The guide to effective caffeination

Drinking [insert favourite caffeinated beverage here] to become an invincible essay-writing machine.
Written by: Sunny Liu
Edited by: Livvie Hall

We’ve all been there. Your essay (or, for some, thesis) is due in 12 hours. Well done Sunny, you just had to go to Loop last night looking for your sugar mommy, only to find yourself making out with yet another G&T. You wake up in your sheets the morning after, hungover, broke, and alone.

Panicking, you stumble into Print Room Cafe, order a quadruple shot of espresso. Just like the tequila from last night, you down it all (this is clearly someone exhibiting highly questionable behavior around substances).

But wait!
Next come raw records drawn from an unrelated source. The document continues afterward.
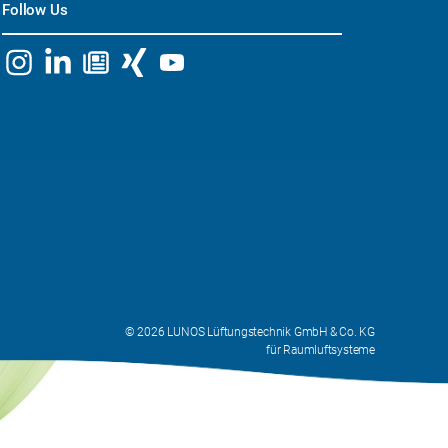
Follow Us
© 2026 LUNOS Lüftungstechnik GmbH & Co. KG
für Raumluftsysteme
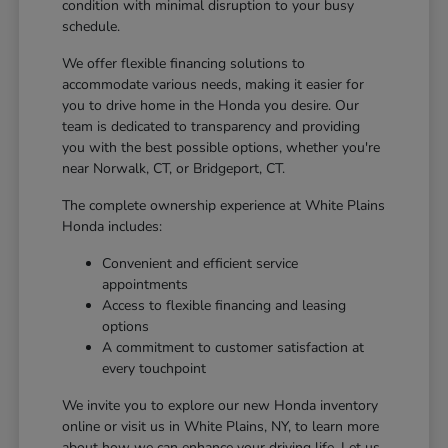
condition with minimal disruption to your busy
schedule.
We offer flexible financing solutions to
accommodate various needs, making it easier for
you to drive home in the Honda you desire. Our
team is dedicated to transparency and providing
you with the best possible options, whether you're
near Norwalk, CT, or Bridgeport, CT.
The complete ownership experience at White Plains
Honda includes:
Convenient and efficient service
appointments
Access to flexible financing and leasing
options
A commitment to customer satisfaction at
every touchpoint
We invite you to explore our new Honda inventory
online or visit us in White Plains, NY, to learn more
about how we can enhance your driving life. Let us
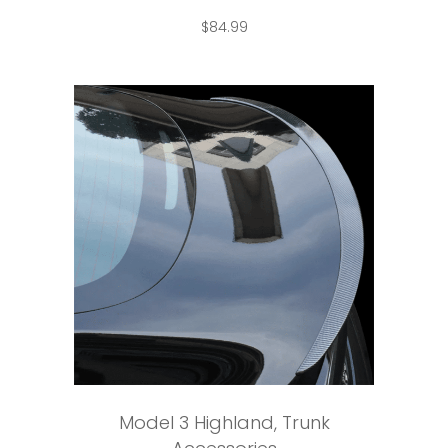
$
84.99
Add to cart
Model 3 Highland
,
Trunk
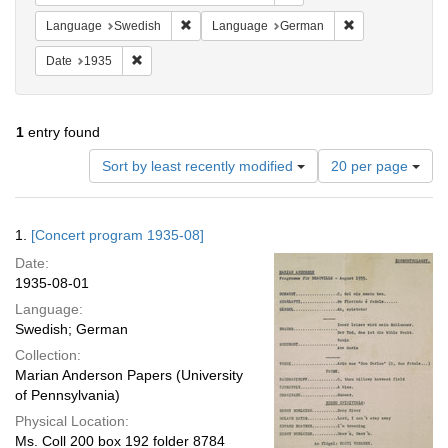
Remove constraint Language: Swedish
Remove constrai
Language
Swedish
Language
German
Remove constraint Date: 1935
Date
1935
1
entry found
Number
Sort by least recently modified
20 per page
of
results
to
Search
1.
[Concert program 1935-08]
display
Results
per
Date:
page
1935-08-01
Language:
Swedish; German
Collection:
Marian Anderson Papers (University
of Pennsylvania)
Physical Location:
Ms. Coll 200 box 192 folder 8784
Is that the most effective way to caffeinate yourself?

That’s why I’m here today. I’ve looked at the biochemistry behind caffeine. I have had some coffee, did the math, and drew some pretty graphs for you. Welcome to my guide to effective caffeine-dosing!

First off, this is a relatively qualitative study, meaning that my numbers are gross estimates. Caffeine is measured in cups of coffee. A cup of filter coffee is equivalent to 2.5 cups of tea, or 1.5 shots of espresso for the fancier students out there. I will state now that I strongly discourage the use of caffeine pills as they simply aren’t as great as a hangover cuppa’ cappuccino.

I will examine the major biochemical and neurological effects of caffeine, typically at safe dosages (my editor mentioned something about “responsibility”).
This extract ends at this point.